- _Recorded data_:
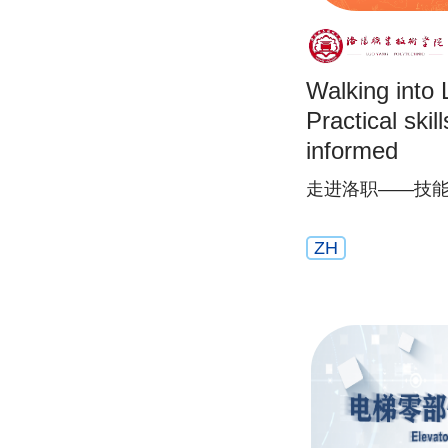
Walking into 
Practical skill
informed
走进洛职——技
ZH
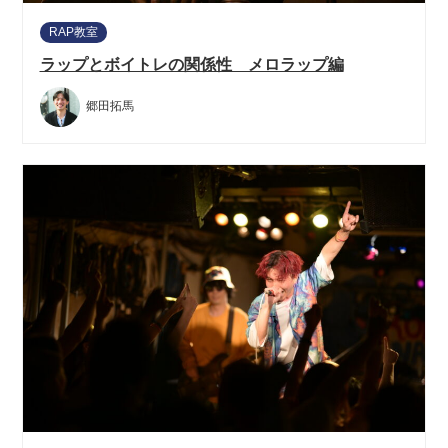
RAP教室
ラップとボイトレの関係性 メロラップ編
郷田拓馬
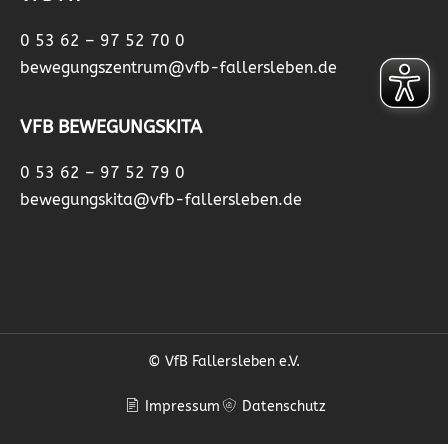
0 53 62 – 97 52 70 0
bewegungszentrum@vfb-fallersleben.de
VFB BEWEGUNGSKITA
0 53 62 – 97 52 79 0
bewegungskita@vfb-fallersleben.de
© VfB Fallersleben e.V.
Impressum
Datenschutz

- _Problem details_:
Reproduce the whole listing word for word, setting aside any pictures.

- _Completed task_:
Walking into 
Practical skill
informed
走进洛职——技
ZH
RAP教室
ラップとボイトレの関係性 メロラップ編
郷田拓馬
0 53 62 – 97 52 70 0
bewegungszentrum@vfb-fallersleben.de
VFB BEWEGUNGSKITA
0 53 62 – 97 52 79 0
bewegungskita@vfb-fallersleben.de
© VfB Fallersleben e.V.
Impressum
Datenschutz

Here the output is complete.